• [YOUR TASK]: Everything from the line containing "und taktile Halluzinationen" through the last line of the records must be returned verbatim, and nothing outside that range.

══ INPUT DATA

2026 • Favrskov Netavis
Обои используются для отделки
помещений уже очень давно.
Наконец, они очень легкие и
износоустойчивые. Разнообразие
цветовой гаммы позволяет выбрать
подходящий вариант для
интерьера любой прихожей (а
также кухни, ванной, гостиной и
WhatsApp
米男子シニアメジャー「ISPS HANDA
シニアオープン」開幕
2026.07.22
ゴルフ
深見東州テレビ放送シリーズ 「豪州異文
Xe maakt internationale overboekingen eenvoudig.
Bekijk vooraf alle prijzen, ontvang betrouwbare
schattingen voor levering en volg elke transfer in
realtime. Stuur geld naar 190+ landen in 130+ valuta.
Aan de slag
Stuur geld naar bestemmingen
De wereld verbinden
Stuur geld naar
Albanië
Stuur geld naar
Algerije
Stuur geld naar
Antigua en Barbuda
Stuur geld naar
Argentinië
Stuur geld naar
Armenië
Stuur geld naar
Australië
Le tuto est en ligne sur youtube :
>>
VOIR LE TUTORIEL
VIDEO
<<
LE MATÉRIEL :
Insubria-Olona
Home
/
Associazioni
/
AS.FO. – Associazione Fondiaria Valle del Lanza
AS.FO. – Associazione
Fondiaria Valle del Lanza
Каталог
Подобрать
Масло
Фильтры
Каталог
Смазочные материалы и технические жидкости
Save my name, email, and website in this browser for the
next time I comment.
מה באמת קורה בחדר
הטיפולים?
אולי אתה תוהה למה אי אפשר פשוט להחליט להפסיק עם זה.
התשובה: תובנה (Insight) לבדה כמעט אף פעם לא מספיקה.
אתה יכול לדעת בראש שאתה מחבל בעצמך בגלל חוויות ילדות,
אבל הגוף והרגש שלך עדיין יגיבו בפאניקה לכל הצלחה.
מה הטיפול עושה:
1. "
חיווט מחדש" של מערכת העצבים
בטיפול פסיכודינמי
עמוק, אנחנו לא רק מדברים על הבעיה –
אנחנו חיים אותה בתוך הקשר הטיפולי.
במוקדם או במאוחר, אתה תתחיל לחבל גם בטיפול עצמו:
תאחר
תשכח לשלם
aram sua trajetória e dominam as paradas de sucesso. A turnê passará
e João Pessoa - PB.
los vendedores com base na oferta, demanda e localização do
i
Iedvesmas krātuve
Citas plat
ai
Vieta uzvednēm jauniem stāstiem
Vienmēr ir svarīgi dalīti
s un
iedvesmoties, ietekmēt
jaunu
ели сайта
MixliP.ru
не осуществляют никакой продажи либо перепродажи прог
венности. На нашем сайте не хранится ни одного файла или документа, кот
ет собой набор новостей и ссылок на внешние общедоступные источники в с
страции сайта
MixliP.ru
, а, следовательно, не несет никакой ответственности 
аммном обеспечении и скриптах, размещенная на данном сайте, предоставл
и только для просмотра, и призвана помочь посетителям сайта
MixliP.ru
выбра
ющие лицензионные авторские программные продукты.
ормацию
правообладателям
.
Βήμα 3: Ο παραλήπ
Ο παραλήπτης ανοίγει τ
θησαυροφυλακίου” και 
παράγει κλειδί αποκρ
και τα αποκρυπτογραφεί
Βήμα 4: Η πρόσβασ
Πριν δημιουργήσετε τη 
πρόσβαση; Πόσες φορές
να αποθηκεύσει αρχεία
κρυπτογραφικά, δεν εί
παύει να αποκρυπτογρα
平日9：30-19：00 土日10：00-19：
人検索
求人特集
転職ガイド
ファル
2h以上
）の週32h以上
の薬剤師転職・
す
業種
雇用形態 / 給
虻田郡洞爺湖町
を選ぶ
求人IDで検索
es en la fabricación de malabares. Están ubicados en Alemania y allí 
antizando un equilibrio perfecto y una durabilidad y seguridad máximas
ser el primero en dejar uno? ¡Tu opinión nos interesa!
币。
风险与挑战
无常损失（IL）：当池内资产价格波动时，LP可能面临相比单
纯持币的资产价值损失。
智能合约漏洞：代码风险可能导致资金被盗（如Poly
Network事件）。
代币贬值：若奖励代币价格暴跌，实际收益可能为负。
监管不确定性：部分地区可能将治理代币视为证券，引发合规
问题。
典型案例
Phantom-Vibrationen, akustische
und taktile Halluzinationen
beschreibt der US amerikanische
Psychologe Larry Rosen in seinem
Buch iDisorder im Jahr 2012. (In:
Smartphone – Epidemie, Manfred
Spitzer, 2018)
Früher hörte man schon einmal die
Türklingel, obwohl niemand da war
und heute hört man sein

════

• [ANSWER TO THE EXERCISE]:
und taktile Halluzinationen
beschreibt der US amerikanische
Psychologe Larry Rosen in seinem
Buch iDisorder im Jahr 2012. (In:
Smartphone – Epidemie, Manfred
Spitzer, 2018)
Früher hörte man schon einmal die
Türklingel, obwohl niemand da war
und heute hört man sein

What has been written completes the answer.